Moraes quer detalhamento sobre seguranças do GSI na casa de Bolsonaro
O ministro do Supremo Tribunal Federal (STF), Alexandre de Moraes, determinou que a defesa de Jair Bolsonaro apresente um esclarecimento detalhado sobre quais seguranças que atuam na residência do ex-presidente são, de fato, integrantes do Gabinete de Segurança Institucional (GSI). A solicitação visa garantir o controle e a segurança do ambiente durante o período de prisão domiciliar.
A medida, anunciada nesta segunda-feira, 30 de janeiro, busca assegurar que o ambiente de reclusão domiciliar de Bolsonaro seja mantido sob controle, conforme as determinações judiciais. A equipe jurídica de Bolsonaro já havia fornecido uma lista de colaboradores que trabalham em sua residência, mas Moraes busca especificidade quanto à vinculação ao GSI.
A prisão domiciliar de Jair Bolsonaro foi autorizada na semana passada, com duração de 90 dias, enquanto o ex-presidente se recupera de uma broncopneumonia bacteriana. Durante este período, Bolsonaro deve cumprir uma série de restrições impostas pelo STF para manter o benefício da reclusão em casa.
Contexto da Prisão Domiciliar e Restrições
A decisão de conceder a prisão domiciliar humanitária por 90 dias ocorreu após Bolsonaro passar duas semanas internado e se mudar para sua residência na última sexta-feira, 27 de janeiro. O período de 90 dias será reavaliado pelo ministro Alexandre de Moraes, e o descumprimento das medidas cautelares pode levar ao retorno de Bolsonaro para a Papudinha, onde cumpria pena em regime fechado.
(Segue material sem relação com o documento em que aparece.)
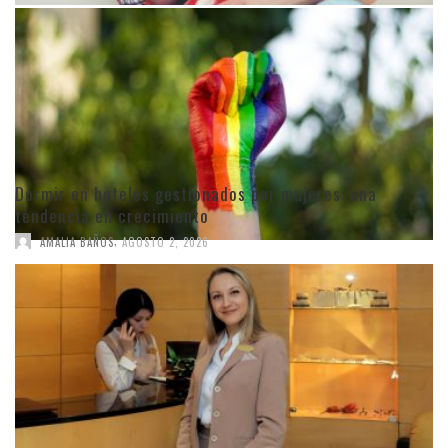
Dormir en hoteles gestionados por mujeres: una
tendencia en crecimiento
,
AMALIA BAÑOS
AGOSTO 2, 2026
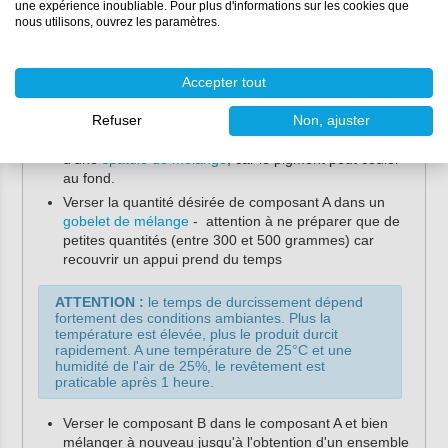
une expérience inoubliable. Pour plus d'informations sur les cookies que
nous utilisons, ouvrez les paramètres.
Mode d'emploi
Nettoyez l'appui de fenêtre à réparer en le
Accepter tout
dépoussiérant, le dégraissant (à l'
acétone
) et en
retirant toutes les parties friables
Refuser
Non, ajuster
Ouvrez le composant A et mélangez-le bien à l'aide
d'une
spatule de mélange
, car le pigment peut couler
au fond.
Verser la quantité désirée de composant A dans un
gobelet de mélange
- attention à ne préparer que de
petites quantités (entre 300 et 500 grammes) car
recouvrir un appui prend du temps
ATTENTION :
le temps de durcissement dépend
fortement des conditions ambiantes. Plus la
température est élevée, plus le produit durcit
rapidement. A une température de 25°C et une
humidité de l'air de 25%, le revêtement est
praticable après 1 heure.
Verser le composant B dans le composant A et bien
mélanger à nouveau jusqu'à l'obtention d'un ensemble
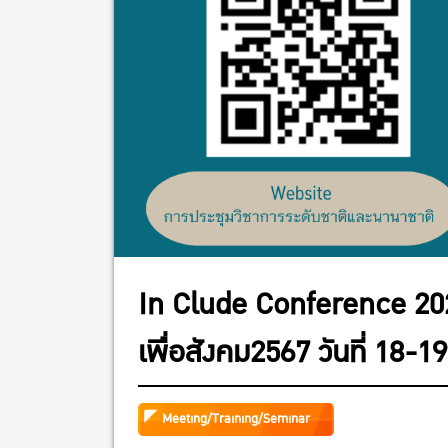
In Clude Conference 202
เพื่อสังคม2567 วันที่ 18
Meeting/Training/Seminar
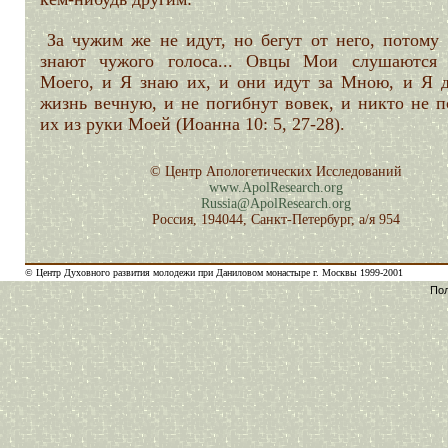
За чужим же не идут, но бегут от него, потому 
знают чужого голоса... Овцы Мои слушаются 
Моего, и Я знаю их, и они идут за Мною, и Я 
жизнь вечную, и не погибнут вовек, и никто не п
их из руки Моей (Иоанна 10: 5, 27-28).
© Центр Апологетических Исследований
www.ApolResearch.org
Russia@ApolResearch.org
Россия, 194044, Санкт-Петербург, а/я 954
© Центр Духовного развития молодежи при Даниловом монастыре г. Москвы 1999-2001
Пол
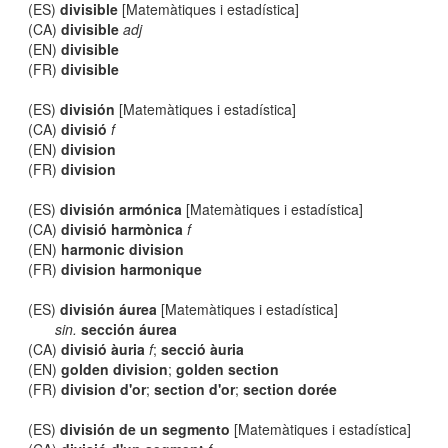
(ES)
divisible
[Matemàtiques i estadística]
(CA)
divisible
adj
(EN)
divisible
(FR)
divisible
(ES)
división
[Matemàtiques i estadística]
(CA)
divisió
f
(EN)
division
(FR)
division
(ES)
división armónica
[Matemàtiques i estadística]
(CA)
divisió harmònica
f
(EN)
harmonic division
(FR)
division harmonique
(ES)
división áurea
[Matemàtiques i estadística]
sin.
sección áurea
(CA)
divisió àuria
f
;
secció àuria
(EN)
golden division
;
golden section
(FR)
division d'or
;
section d'or
;
section dorée
(ES)
división de un segmento
[Matemàtiques i estadística]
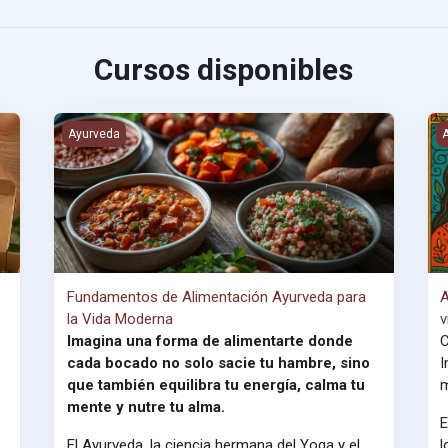
Cursos disponibles
ibra y Renueva
Fundamentos de Alimentación Ayurveda para la Vida Mod
A
Ayurveda
Fundamentos de Alimentación Ayurveda para
A
la Vida Moderna
v
Imagina una forma de alimentarte donde
C
cada bocado no solo sacie tu hambre, sino
I
que también equilibra tu energía, calma tu
m
mente y nutre tu alma.
E
El Ayurveda, la ciencia hermana del Yoga y el
l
Jair Bolsonaro já estava submetido a medidas cautelares desde julho do ano passado, incluindo o uso de tornozeleira eletrônica e a proibição de uso de redes sociais. A prisão domiciliar foi determinada em 4 de agosto, após ele cumprimentar manifestantes por videochamada em um ato com o senador Flávio Bolsonaro.
Histórico de Medidas Judiciais Contra Bolsonaro
Em setembro, Bolsonaro foi condenado a 27 anos e três meses de prisão, em regime inicialmente fechado, por sua suposta participação em uma tentativa de golpe de Estado. Posteriormente, em 22 de novembro, ele foi preso preventivamente na sede da Polícia Federal em Brasília por tentar violar sua tornozeleira eletrônica. Essa detenção ocorreu no âmbito de um inquérito que apura a atuação de Eduardo Bolsonaro nos Estados Unidos contra autoridades brasileiras.
Três dias após a prisão preventiva, Alexandre de Moraes declarou o trânsito em julgado da ação penal relacionada ao golpe e ordenou o cumprimento imediato da pena. Bolsonaro permaneceu na sede da PF até 15 de janeiro deste ano, quando o ministro determinou sua transferência para a Papudinha, localizada no Complexo da Papuda.